* _What you will do_: Please output the listing below character for character and omit the images.

+ + +

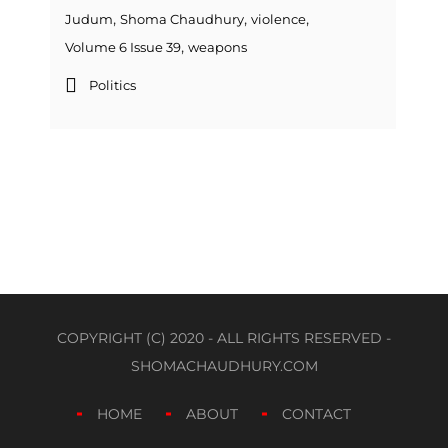
,
,
,
Judum
Shoma Chaudhury
violence
,
Volume 6 Issue 39
weapons
Politics
COPYRIGHT (C) 2020 - ALL RIGHTS RESERVED -
SHOMACHAUDHURY.COM
HOME
ABOUT
CONTACT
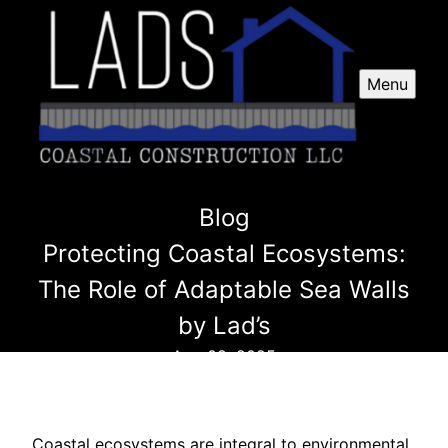
Menu
Blog
Protecting Coastal Ecosystems:
The Role of Adaptable Sea Walls
by Lad’s
Aug 08, 2025
Coastal ecosystems are integral to environmental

+ + +

* _Output_:
,
,
,
Judum
Shoma Chaudhury
violence
,
Volume 6 Issue 39
weapons
Politics
COPYRIGHT (C) 2020 - ALL RIGHTS RESERVED -
SHOMACHAUDHURY.COM
HOME
ABOUT
CONTACT
Menu
Blog
Protecting Coastal Ecosystems:
The Role of Adaptable Sea Walls
by Lad’s
Aug 08, 2025
Coastal ecosystems are integral to environmental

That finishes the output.